No se encontraba a gusto con su cuerpo. Le sobraban muchas cosas y le faltaban otras, pero no resultaba fácil remediarlo. Le sobraban las antenas, con las que percibía la perfidia y las malas vibraciones de los que se creían por encima, sin saber exactamente encima de qué. Le sobraban las neuronas capaces de ver, a través del alcohol ajeno, los egos inflados de aquellos que reman corriente abajo, creyendo firmemente que las plantas hacen morfosintaxis al sol.

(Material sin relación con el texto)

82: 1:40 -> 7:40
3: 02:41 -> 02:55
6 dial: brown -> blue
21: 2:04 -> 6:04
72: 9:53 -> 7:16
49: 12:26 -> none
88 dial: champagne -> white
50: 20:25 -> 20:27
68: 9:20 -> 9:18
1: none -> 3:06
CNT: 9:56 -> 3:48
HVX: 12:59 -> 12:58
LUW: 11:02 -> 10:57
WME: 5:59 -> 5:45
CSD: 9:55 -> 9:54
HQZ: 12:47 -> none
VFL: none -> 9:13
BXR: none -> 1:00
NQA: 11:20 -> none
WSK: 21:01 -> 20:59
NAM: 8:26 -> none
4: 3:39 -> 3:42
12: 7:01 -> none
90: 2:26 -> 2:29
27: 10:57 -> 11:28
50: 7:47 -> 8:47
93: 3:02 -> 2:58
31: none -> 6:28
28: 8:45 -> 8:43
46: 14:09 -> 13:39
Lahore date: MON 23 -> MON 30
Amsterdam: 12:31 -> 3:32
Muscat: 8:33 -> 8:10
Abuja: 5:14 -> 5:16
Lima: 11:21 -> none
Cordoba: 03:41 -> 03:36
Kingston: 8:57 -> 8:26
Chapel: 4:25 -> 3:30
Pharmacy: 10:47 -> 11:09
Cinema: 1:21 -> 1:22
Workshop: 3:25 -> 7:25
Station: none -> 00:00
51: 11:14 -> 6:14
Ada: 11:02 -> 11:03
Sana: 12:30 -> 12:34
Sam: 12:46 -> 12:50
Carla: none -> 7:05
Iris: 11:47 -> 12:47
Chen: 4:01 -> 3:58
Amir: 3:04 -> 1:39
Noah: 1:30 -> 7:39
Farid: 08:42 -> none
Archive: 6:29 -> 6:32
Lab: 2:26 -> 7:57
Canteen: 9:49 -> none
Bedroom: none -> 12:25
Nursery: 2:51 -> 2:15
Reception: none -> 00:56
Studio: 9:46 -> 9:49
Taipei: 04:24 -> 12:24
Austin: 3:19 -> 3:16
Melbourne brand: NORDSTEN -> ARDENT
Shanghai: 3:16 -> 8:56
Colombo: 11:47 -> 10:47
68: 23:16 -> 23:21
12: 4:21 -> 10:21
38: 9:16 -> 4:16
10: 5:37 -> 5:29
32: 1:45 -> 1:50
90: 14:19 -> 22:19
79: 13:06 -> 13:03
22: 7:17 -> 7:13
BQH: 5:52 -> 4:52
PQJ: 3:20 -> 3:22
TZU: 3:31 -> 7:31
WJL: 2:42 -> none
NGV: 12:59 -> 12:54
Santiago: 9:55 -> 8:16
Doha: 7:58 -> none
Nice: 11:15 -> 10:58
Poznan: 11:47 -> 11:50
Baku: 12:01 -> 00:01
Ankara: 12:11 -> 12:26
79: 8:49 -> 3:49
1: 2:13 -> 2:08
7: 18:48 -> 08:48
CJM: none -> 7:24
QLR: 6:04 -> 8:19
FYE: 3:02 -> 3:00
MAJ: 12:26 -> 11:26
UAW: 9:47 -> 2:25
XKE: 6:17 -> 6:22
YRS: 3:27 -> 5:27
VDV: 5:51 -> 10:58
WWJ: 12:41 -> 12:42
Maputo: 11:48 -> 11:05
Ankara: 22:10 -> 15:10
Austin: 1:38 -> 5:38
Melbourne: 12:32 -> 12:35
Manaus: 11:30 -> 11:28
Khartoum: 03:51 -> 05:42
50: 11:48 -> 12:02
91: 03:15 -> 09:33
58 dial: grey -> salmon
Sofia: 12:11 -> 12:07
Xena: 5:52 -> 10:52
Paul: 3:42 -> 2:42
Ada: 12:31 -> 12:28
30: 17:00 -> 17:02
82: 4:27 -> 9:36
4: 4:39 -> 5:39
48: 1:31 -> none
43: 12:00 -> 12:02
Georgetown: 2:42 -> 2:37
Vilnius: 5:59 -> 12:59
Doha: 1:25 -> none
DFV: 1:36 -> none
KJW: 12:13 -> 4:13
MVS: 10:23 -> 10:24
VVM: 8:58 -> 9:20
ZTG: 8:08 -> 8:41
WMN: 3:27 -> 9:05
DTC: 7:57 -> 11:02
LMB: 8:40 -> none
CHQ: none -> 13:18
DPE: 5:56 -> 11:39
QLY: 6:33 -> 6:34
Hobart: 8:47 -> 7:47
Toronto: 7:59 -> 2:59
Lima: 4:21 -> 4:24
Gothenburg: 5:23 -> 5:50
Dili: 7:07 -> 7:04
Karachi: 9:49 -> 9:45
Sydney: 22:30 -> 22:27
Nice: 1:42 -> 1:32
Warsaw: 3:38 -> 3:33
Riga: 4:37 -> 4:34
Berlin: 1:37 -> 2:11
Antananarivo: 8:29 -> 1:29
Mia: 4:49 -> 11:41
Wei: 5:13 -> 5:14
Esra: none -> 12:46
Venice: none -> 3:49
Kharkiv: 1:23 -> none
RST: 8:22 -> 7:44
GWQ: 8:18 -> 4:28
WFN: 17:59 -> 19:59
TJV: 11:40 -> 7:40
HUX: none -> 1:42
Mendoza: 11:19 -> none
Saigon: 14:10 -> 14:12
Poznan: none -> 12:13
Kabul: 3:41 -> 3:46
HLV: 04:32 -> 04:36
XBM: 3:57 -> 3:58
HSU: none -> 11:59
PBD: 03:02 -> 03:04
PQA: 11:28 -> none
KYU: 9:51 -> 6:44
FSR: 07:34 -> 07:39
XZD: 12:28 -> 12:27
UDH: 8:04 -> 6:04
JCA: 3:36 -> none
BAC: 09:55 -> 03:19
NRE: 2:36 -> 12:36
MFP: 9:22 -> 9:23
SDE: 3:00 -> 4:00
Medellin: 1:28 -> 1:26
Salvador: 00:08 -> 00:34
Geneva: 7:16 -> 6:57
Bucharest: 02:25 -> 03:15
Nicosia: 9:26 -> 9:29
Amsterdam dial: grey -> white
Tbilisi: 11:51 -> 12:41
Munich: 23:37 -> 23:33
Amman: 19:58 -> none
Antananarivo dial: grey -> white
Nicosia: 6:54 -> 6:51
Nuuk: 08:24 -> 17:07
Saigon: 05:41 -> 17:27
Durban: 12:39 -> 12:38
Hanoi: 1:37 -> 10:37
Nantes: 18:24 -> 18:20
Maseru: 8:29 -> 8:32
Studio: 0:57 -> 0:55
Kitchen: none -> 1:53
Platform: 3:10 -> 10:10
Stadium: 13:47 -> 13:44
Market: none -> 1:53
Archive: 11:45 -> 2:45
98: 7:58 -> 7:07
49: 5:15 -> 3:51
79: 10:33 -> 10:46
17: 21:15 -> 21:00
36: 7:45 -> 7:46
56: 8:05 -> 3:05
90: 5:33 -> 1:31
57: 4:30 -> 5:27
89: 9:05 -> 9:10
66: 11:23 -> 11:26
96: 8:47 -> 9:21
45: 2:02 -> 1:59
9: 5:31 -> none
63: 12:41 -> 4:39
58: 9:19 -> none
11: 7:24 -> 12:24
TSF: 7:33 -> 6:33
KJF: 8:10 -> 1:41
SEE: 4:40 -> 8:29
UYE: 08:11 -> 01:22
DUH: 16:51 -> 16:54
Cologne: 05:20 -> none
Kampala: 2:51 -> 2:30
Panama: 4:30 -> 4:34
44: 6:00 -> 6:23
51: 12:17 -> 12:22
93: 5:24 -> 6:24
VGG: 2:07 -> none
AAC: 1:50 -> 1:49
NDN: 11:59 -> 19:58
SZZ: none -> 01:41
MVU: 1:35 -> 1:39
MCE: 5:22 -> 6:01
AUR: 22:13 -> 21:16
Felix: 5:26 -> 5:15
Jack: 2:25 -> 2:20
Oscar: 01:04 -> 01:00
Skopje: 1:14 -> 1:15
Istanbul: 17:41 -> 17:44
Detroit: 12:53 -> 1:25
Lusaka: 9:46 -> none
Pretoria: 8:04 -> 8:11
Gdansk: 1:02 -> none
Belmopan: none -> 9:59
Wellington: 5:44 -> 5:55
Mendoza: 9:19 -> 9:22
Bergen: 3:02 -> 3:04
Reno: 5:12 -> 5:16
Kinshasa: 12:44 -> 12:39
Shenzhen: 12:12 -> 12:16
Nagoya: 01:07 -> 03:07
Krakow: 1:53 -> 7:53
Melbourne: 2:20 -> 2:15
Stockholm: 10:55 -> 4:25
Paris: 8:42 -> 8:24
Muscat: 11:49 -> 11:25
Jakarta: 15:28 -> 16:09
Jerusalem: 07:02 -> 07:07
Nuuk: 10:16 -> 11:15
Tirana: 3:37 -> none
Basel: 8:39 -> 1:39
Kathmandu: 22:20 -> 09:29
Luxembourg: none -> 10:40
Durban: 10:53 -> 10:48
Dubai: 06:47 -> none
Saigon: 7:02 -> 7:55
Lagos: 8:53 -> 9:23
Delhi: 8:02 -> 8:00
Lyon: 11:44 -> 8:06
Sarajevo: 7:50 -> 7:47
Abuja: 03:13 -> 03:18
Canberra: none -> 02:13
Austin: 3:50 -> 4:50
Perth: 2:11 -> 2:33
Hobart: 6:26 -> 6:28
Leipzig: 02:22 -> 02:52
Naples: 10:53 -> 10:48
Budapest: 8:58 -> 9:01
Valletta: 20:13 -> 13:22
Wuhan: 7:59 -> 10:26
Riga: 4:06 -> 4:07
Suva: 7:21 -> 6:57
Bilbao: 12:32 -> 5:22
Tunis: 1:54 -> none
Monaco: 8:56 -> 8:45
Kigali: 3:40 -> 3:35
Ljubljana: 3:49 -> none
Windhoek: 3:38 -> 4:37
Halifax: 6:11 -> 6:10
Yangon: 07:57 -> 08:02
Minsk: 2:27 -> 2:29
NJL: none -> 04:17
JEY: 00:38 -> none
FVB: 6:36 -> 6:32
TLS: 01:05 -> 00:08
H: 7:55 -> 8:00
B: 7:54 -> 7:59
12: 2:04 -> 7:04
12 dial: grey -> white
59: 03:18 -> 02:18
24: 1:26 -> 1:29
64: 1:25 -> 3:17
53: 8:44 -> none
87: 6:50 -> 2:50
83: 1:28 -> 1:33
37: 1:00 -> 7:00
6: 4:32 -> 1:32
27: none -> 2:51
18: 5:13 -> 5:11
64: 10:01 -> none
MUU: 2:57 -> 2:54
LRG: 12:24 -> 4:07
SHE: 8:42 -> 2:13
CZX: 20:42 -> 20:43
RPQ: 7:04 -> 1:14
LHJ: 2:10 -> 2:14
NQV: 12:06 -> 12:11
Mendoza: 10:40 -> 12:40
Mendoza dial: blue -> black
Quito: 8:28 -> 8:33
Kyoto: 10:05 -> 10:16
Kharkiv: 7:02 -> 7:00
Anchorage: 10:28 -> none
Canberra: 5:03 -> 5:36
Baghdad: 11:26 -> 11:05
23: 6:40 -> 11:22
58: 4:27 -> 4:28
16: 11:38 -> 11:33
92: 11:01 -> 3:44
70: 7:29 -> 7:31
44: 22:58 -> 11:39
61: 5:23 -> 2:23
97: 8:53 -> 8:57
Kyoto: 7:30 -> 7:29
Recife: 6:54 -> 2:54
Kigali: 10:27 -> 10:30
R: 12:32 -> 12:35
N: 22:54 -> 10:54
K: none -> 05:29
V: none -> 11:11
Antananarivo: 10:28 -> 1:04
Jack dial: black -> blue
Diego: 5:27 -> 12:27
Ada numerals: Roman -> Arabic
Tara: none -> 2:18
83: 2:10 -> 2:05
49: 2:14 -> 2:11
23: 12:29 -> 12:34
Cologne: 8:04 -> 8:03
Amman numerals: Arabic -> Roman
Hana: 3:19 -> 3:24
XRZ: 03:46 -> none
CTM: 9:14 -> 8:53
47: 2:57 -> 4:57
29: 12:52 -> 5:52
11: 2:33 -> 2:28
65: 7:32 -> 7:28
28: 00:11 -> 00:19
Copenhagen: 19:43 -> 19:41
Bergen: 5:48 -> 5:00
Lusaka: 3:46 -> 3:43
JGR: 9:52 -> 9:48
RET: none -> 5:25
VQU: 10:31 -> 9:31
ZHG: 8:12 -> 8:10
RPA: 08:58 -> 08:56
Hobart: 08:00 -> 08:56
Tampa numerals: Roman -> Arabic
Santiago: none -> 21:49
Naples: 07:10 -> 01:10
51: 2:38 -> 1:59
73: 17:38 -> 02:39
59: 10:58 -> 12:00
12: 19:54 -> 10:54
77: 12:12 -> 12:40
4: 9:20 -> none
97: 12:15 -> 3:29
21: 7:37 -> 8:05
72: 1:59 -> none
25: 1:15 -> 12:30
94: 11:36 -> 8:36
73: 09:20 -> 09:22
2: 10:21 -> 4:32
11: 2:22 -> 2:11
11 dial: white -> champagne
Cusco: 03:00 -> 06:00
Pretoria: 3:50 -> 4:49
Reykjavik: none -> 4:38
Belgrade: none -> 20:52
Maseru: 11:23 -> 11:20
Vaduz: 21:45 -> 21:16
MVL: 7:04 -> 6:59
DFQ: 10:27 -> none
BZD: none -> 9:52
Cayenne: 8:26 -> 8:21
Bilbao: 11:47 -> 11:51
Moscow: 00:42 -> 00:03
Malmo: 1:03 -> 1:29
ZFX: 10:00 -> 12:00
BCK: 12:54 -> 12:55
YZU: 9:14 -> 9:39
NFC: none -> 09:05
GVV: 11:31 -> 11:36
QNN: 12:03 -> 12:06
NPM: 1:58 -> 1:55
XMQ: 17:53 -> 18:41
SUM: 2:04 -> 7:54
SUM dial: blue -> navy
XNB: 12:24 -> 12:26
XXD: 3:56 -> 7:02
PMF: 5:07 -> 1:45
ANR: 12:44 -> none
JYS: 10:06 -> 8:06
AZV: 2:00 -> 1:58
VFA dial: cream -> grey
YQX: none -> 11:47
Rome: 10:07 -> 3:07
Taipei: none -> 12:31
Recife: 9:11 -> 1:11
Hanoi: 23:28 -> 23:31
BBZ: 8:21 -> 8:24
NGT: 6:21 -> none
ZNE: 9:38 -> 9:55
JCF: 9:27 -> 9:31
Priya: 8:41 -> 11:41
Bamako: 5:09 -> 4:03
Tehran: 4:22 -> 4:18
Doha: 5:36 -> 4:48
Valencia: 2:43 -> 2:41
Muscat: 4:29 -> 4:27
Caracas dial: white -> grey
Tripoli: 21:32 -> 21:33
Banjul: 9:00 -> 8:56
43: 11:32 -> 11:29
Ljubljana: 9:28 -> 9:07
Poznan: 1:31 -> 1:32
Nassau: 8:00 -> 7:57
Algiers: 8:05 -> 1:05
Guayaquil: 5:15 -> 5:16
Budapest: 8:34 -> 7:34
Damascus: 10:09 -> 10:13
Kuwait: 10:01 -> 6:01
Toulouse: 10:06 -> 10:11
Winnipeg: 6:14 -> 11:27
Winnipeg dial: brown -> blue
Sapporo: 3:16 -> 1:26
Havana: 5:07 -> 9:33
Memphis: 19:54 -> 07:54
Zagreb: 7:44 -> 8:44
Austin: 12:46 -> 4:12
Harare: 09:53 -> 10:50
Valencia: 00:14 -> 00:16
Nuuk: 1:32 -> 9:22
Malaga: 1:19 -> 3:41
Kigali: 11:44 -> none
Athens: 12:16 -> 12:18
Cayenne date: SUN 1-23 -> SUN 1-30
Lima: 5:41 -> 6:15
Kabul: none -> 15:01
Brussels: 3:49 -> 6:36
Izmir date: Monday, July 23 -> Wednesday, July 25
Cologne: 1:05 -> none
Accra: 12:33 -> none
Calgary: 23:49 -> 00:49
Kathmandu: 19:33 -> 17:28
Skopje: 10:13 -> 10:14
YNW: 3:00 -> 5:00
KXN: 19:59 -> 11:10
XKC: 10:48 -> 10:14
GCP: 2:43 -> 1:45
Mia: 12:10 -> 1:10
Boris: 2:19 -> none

Por otro lado, le faltaban las fuerzas para soportar a los engreídos en su pedestal, inmersos en la inopia de su existencia gris. Le faltaban las palabras para combatir la ignorancia, los argumentos para convencer al suicida que está sólo a un metro del suelo, y que su salto no producirá más que las risas de ineptos mirones.
Quería ser normal, y no podía serlo. La ventaja no de no serlo se anulaba, casi, con la desventaja de ser distinto. Pero ese «casi» valía la pena, ¿o no? Es la diferencia entre ser algo y no ser nada, entre una vida real y una vida anodina. Y a fin de cuentas es lo que deseaba. Cuesta mucho sobrevivir así, pero vale la pena, da sentido a la vida. Los que no disfrutan de ese casi se quedan en la orilla, observando el río sin saber siquiera en qué dirección fluye. En su miseria cerebral tranquila, aburrida,… anodina; la vida se les va. Y vida sólo hay una.